Mike and Tamara are dedicated to supporting local businesses, and many of their products are produced and grown locally. They have local artists creations hanging on the walls which they rotate every few months, and they’ve even worked with a local box making company to create the perfect gift box for their products which neatly holds one each of an olive oil and a vinegar, a container of seasoning and two pour spouts for the oil and vinegar bottles. You can choose your own flavors, or pick a pre-made box of suggested pairings. In addition to the abundant selection of gourmet food items, they sell cook books, aprons, and other kitchen related items, but I can hardly wait until they start stocking the shelves with local and international wines in addition to creating gift boxes that will hold a bottle of wine along with the olive oil, vinegar and seasoning and pour spouts.
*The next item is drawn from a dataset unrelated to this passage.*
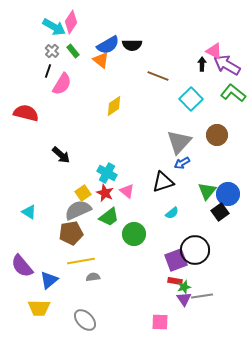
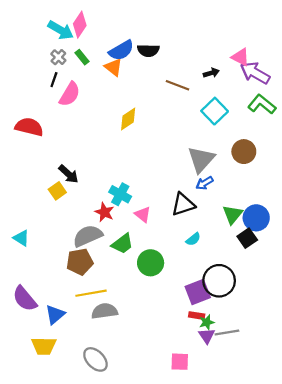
black arrow: (202, 64) -> (211, 73), moved, turned 72
yellow square: (83, 193) -> (57, 191), moved
red star: (105, 193) -> (104, 212), moved
cyan triangle: (29, 212) -> (21, 238), moved
gray semicircle: (93, 277) -> (104, 311), size x1.6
Until my recent educational and extremely flavorful experience at Olive Grand, I didn’t know that olive oils and balsamic vinegars had the capacity to exhibit such exotic and indulgent expressions. Mike and Tamara hit the nail on the head when they thought of their undeniably true motto, “Come inside. The flavors are waiting.”

To explore a world of flavors, simply visit Olive Grand at 1041 Willamette Street in downtown Eugene.